- Status: proposed
- Type: new feature
- Related components: (if any)
- Start Date: 2018-06-16
- Discussion: (fill me in with link to RFC discussion - shepherd will complete this)
- Supersedes: (fill me in with a link to RFC this supersedes - if applicable)
- Superseded by: (fill me in with a link to RFC this is superseded by - if applicable)
- Author: Frano Perleta
This document proposes a protocol for embedding document revision histories in a public blockchain.
- The key words "MUST", "MUST NOT", "REQUIRED", "SHALL", "SHALL NOT", "SHOULD", "SHOULD NOT", "RECOMMENDED", "MAY", and "OPTIONAL" in this document are to be interpreted as described in RFC 2119.
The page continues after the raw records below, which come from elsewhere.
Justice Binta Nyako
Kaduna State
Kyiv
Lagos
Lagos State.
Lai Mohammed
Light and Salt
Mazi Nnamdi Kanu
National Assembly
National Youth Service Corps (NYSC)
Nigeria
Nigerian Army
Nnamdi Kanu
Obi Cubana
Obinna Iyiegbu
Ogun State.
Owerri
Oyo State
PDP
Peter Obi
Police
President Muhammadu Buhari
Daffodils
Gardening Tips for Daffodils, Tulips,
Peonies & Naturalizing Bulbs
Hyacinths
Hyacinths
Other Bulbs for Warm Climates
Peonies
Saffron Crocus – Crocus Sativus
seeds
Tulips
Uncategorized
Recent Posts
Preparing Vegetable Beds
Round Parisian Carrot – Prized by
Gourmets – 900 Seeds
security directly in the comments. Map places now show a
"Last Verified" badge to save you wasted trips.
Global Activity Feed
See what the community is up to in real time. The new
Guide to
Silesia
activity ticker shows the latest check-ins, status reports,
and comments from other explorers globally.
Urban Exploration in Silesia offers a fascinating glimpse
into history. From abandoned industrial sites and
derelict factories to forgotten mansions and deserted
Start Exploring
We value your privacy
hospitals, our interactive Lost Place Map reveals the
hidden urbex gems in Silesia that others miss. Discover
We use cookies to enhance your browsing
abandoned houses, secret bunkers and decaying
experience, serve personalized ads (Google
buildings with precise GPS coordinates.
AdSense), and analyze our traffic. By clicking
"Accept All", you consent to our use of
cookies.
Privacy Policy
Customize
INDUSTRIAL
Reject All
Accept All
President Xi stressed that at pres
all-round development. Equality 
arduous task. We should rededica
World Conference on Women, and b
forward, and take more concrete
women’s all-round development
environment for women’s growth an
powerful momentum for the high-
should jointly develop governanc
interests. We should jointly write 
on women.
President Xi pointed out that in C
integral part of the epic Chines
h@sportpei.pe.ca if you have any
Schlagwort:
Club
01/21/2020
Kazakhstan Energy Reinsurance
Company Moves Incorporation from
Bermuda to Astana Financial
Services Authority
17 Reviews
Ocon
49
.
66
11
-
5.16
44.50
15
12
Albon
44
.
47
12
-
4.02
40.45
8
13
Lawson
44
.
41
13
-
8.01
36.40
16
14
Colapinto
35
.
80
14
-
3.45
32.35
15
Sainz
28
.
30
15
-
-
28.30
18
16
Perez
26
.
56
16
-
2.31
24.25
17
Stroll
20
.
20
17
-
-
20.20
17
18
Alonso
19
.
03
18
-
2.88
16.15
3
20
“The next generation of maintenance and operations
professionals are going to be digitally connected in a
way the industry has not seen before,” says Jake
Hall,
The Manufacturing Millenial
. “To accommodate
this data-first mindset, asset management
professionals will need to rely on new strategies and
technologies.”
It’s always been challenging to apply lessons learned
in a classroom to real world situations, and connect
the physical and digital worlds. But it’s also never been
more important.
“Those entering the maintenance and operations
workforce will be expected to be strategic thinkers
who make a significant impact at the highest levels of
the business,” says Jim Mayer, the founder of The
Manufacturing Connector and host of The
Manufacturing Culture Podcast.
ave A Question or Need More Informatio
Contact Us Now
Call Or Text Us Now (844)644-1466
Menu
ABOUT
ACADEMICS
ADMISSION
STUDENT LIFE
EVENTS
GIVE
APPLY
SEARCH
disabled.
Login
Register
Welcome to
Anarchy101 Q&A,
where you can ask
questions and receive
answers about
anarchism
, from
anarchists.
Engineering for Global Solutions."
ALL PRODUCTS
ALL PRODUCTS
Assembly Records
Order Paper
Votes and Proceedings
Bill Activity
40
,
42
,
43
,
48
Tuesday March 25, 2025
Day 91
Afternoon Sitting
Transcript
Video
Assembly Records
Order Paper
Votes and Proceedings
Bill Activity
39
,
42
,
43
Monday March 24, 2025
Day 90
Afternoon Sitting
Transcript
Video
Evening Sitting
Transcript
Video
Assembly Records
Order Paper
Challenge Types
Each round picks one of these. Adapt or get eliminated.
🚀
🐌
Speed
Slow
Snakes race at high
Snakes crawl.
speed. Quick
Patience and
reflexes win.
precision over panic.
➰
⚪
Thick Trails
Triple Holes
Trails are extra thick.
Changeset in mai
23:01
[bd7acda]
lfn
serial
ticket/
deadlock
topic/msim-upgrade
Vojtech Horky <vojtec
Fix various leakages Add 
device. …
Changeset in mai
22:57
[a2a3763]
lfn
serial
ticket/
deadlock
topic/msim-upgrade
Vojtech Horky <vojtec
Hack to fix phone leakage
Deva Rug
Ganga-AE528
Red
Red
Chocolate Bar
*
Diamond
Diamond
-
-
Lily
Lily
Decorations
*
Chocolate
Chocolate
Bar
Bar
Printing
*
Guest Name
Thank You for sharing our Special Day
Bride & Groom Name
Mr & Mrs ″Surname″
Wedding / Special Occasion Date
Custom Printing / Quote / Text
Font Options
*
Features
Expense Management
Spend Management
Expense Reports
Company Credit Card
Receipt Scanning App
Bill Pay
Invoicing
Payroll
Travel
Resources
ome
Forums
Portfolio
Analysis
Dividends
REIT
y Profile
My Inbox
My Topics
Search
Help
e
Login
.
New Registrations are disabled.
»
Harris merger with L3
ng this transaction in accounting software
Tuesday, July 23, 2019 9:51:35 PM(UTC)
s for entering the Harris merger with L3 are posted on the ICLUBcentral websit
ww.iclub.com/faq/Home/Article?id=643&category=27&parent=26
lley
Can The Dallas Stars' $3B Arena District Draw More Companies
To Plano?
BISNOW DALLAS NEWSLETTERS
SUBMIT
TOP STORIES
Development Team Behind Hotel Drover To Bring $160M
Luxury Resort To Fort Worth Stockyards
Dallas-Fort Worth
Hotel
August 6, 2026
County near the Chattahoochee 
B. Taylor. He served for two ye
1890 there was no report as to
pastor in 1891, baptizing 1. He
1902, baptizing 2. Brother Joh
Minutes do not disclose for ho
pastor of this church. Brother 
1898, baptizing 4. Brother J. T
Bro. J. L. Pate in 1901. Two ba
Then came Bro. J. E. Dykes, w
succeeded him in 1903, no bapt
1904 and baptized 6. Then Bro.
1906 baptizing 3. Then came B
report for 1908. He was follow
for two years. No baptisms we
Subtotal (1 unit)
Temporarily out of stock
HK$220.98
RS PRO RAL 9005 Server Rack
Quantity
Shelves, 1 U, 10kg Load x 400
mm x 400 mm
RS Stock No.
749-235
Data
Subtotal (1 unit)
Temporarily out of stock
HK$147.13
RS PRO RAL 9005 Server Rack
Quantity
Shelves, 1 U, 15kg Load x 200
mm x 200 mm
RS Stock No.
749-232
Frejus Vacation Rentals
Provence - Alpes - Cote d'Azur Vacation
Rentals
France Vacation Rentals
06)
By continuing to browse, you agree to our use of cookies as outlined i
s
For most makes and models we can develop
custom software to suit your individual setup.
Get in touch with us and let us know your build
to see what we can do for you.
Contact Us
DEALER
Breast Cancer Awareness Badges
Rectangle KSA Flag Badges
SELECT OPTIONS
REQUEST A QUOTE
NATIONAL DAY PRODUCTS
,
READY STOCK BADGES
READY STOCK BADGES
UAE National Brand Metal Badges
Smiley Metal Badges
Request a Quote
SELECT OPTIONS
The primary purpose of this protocol is to record cryptographic hashes of successive revisions of single-file documents in a public blockchain, in a manner which enables thin clients to easily query and verify document histories. Such histories inherit useful properties from the underlying blockchain, namely immutability and massive replication, and can therefore serve as proofs of existence.
In addition to cryptographic hashes, users may also record a collection of URIs for each document, facilitating retrieval of document contents from off-chain sources.
The goal is to impose minimal requirements on the blockchain, in terms of both features and storage space.
The central notion is one of documents. A document is uniquely and permanently identified with a P2TH address. How the address is derived is irrelevant, provided that it is indeed unique, ie. not already present in the underlying blockchain at document creation time.
Document state has two components:
-
the owner -- identified by their address;
-
the content -- a blob (ie. a contiguous finite sequence of bytes, without further restrictions), identified by one or more cryptographically secure hash digests, optionally carrying additional metadata;
Document history is document state as a piecewise constant function of time, represented as a sequence of discrete state transitions embedded in the underlying blockchain in the form of specially crafted transactions. Notably, all relevant transactions include the document's P2TH address as the first output, which enables clients to efficiently retrieve them in order to reconstruct the document's history, including the present state.
The second output of such transactions is an OP_RETURN
carrying as payload a compact encoding of a state transition.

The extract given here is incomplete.